Monday, February 27, 2012

The future of treatment for autism

I just returned from the 30th Annual Calaba (California Association for Behavior Analysis) conference. A lot was discussed there about the future of Applied Behavior Analysis services for individuals with autism. One thing we know is that in fact we do not know what the future looks like. July 2012 will be the start point for the bill Gov. Brown signed a few months ago. This bill mandates that Health Insurers must provide ABA services for autism. A number of people and organizations worked very hard for a long time to see this becoming a reality.  However, we cannot say this is the end of the road and we will live happy ever after. Health Insurance companies will not make it easy. And one cannot blame them. Insurance companies are for profit corporations and will still make it difficult to obtain coverage because ABA services are expensive and insurance companies are not in the business of losing money.  
One main obstacle will be that we will need to justify the “medical” need for services, not an easy thing to do in a field that targets learning, social and communication skills. Additionally, we will need to learn the complex rules and protocols of the system. Health Insurance providers are a completely different beast than the School and Regional Center systems we (agencies, professionals, parents) are used to navigate.
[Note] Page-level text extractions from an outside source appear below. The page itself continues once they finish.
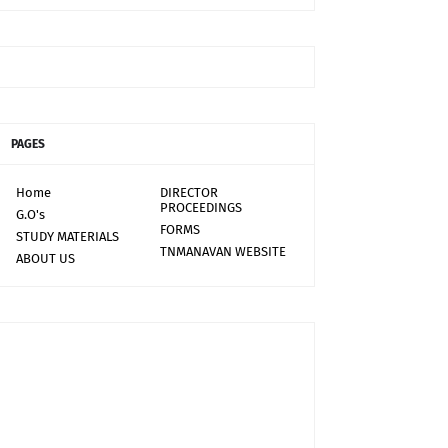
PAGES
Home
DIRECTOR
PROCEEDINGS
G.O's
FORMS
STUDY MATERIALS
TNMANAVAN WEBSITE
ABOUT US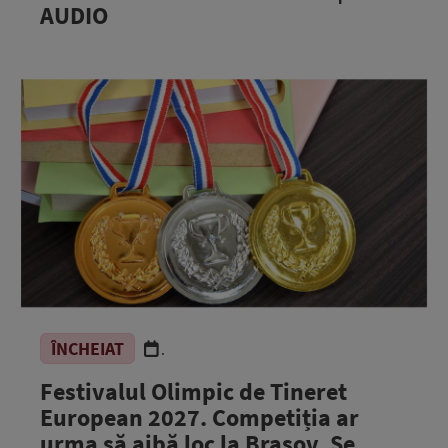
AUDIO
ÎNCHEIAT
.
Festivalul Olimpic de Tineret
European 2027. Competiția ar
urma să aibă loc la Brașov. Se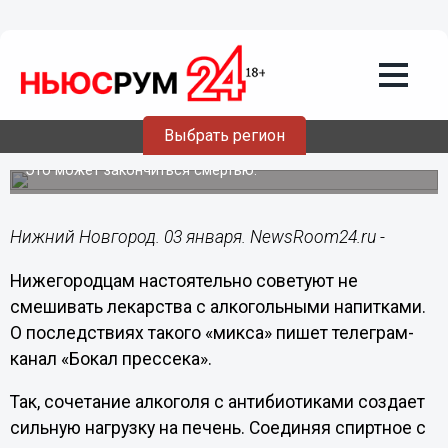
Здоровье
03.01.2025
15:26
Нижегородцам рекомендуют не
Выбрать регион
смешивать алкоголь с таблетками
Это может закончиться смертью.
Нижний Новгород. 03 января. NewsRoom24.ru -
Нижегородцам настоятельно советуют не
смешивать лекарства с алкогольными напитками.
О последствиях такого «микса» пишет телеграм-
канал «Бокал прессека».
Так, сочетание алкоголя с антибиотиками создает
сильную нагрузку на печень. Соединяя спиртное с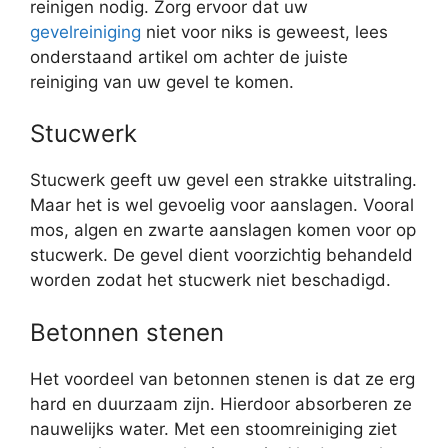
reinigen nodig. Zorg ervoor dat uw
gevelreiniging
niet voor niks is geweest, lees
onderstaand artikel om achter de juiste
reiniging van uw gevel te komen.
Stucwerk
Stucwerk geeft uw gevel een strakke uitstraling.
Maar het is wel gevoelig voor aanslagen. Vooral
mos, algen en zwarte aanslagen komen voor op
stucwerk. De gevel dient voorzichtig behandeld
worden zodat het stucwerk niet beschadigd.
Betonnen stenen
Het voordeel van betonnen stenen is dat ze erg
hard en duurzaam zijn. Hierdoor absorberen ze
nauwelijks water. Met een stoomreiniging ziet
In the meanwhile funding for services at state agencies continues to decrease. Schools and Regional Centers are state bounded, meaning they are at the mercy of budget cuts. The times when we received more referrals than we can handle are over. And when we get referrals, the fees they pay hardly covers the cost of delivering quality services.
What can we do to smooth the process? Well, a whole lot. For starters we need to learn to work in collaboration with the insurance companies, and not in confrontation. If they do not like us, it will be very difficult to enter their networks. Customer Service is the key, and they are the customers. Agencies have to understand new procedures, from the contractual process to billing. And clinicians need to provide high quality services. No more babysitting the kids, or magic interventions that promise results based only on hopes and good intentions. We should deliver scientific evidence proven, data based effective interventions. That is why the bill is clear: Applied Behavior Analysis is the intervention for autism. No more services “forever”. Goals have to be clear. And we have to achieve them. Intervention programs need to have an exit strategy. No more requesting continuation of services even when the client is not showing progress. If we would sell cars, it would have to be a Mercedes Benz; less than that is not enough anymore.
And parents should be savvy and fight for the services their children need. And be ready for co-payments and deductibles. The idea of receiving free services might be over. This is not different than when we visit our physician or need surgery.
Willingness and commitment to learn, involvement, responsible conduct, business oriented customer service will be required. It will be a team effort. It has to be because there is a lot at stake.

Daniel Adatto, BCBA.

Wednesday, February 15, 2012

Coping with the autism diagnosis

I recently read an article one mother published in which she describes the day she received the news that her son had autism, some 15 years ago. The doctors spent two hours poking and prodding and measuring her son. She recalled waiting to hear what the doctor would say, fully expecting him to tell her how adorable her child was when instead, he matter-of-factly told her “Don’t expect higher education for you son. He has autism.” She left the office and looked around, wondering if everyone was looking at her knowing she had just received life-altering news. “It felt as if we were looking down a dark and endless tunnel”, she wrote.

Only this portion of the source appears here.